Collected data
=== Section Start ===

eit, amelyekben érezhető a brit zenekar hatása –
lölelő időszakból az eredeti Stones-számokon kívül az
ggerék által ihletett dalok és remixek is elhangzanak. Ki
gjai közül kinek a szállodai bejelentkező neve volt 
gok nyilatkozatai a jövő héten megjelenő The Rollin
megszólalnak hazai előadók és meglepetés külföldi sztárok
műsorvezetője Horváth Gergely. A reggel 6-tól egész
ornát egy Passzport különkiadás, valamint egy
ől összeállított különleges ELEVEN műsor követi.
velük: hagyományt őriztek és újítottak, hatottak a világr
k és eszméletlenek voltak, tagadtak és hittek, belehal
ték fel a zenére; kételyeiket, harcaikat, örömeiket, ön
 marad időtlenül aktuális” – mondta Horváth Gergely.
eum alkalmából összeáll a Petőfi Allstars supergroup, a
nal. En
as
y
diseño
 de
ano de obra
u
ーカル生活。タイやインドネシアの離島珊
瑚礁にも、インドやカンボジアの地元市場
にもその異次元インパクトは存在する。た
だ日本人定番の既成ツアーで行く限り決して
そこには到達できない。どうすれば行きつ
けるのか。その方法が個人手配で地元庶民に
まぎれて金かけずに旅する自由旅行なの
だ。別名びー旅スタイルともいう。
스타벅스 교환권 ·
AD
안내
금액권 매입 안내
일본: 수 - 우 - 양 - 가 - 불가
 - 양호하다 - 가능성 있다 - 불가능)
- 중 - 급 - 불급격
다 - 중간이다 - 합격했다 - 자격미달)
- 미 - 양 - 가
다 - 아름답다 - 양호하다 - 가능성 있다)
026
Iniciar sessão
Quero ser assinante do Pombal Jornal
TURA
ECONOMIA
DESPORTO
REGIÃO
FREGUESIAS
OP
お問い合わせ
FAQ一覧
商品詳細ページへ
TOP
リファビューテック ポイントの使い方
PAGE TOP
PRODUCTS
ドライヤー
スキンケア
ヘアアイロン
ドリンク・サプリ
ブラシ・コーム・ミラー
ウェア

=== Section End ===

▸ PROBLEM TO SOLVE: Wherever a line in the data above holds "Gergely", copy that line.

▸ SOLUTION:
műsorvezetője Horváth Gergely. A reggel 6-tól egész
 marad időtlenül aktuális” – mondta Horváth Gergely.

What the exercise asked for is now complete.